== Exercise description ==
Please return every line in the following data that includes the string "aqui".

== Page images and extracted text ==
· · · · · · ·

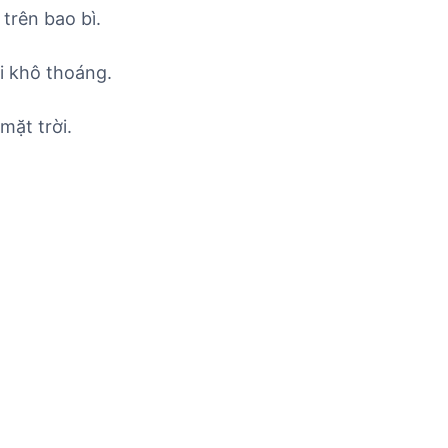
trên bao bì.
i khô thoáng.
mặt trời.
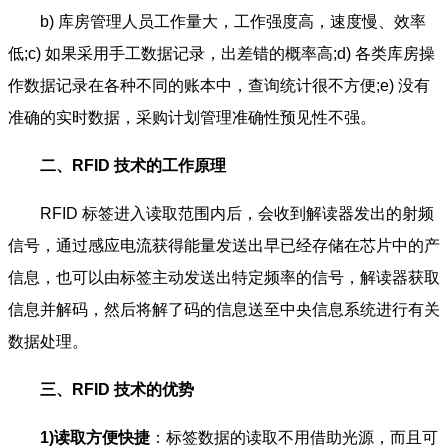
b) 库房管理人员工作量大，工作强度高，速度慢、效率
低;c) 如果采用手工数据记录，出差错的概率高;d) 各类库房操
作数据记录在各种不同的账本中，查询统计很不方便;e) 没有
准确的实时数据，采购计划管理准确性预见性不强。
二、RFID 技术的工作原理
RFID 标签进入读取范围内后，会收到解读器发出的射频
信号，通过感应电流获得能量发送出早已经存储在芯片中的产
信息，也可以由标签主动发送出特定频率的信号，解读器获取
信息并解码，然后将解了码的信息送至中央信息系统进行有关
数据处理。
三、RFID 技术的优势
1)读取方便快捷
：标签数据的读取不用借助光源，而且可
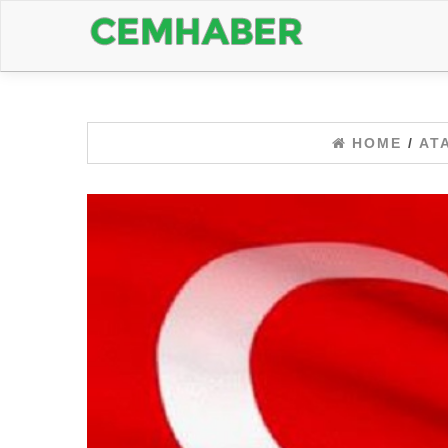
HOME
/
AT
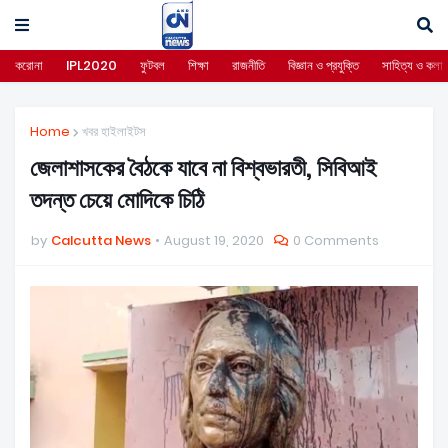
করোনা
IPL2020
ফুটবল
শিক্ষা
রাজনীতি
বিজ্ঞান ও প্রযুক্তি
সাহিত্য ও কলা
Home
খবর হাইলাইটস
জেলাশাসকের বৈঠকে যাবে না বিশ্বভারতী, সিবিআই
তদন্ত চেয়ে মোদিকে চিঠি
by
Calcutta News
August 19, 2020
0 Comments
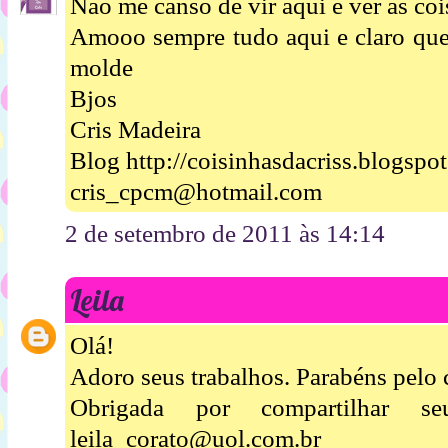
Não me canso de vir aqui e ver as coi
Amooo sempre tudo aqui e claro que 
molde
Bjos
Cris Madeira
Blog http://coisinhasdacriss.blogspo
cris_cpcm@hotmail.com
2 de setembro de 2011 às 14:14
Leila
Olá!
Adoro seus trabalhos. Parabéns pelo 
Obrigada por compartilhar s
leila_corato@uol.com.br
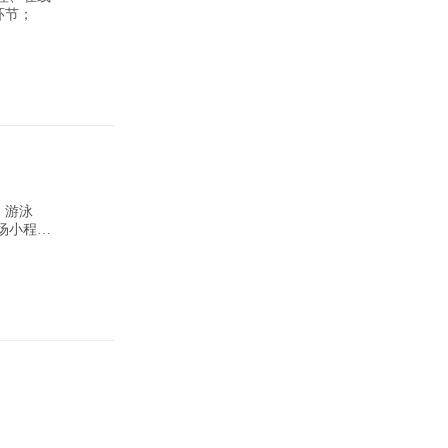
环节；
、游泳
场小程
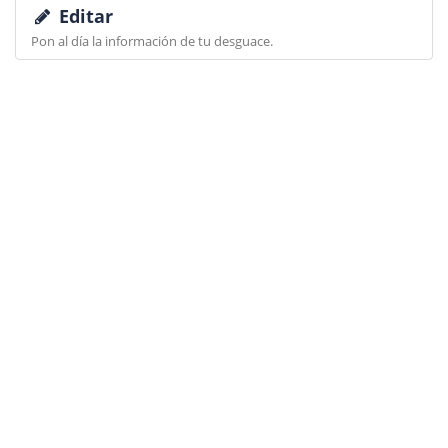
Editar
Pon al día la información de tu desguace.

· · · · · · ·

== Answer section ==
Não me canso de vir aqui e ver as coi
Amooo sempre tudo aqui e claro que 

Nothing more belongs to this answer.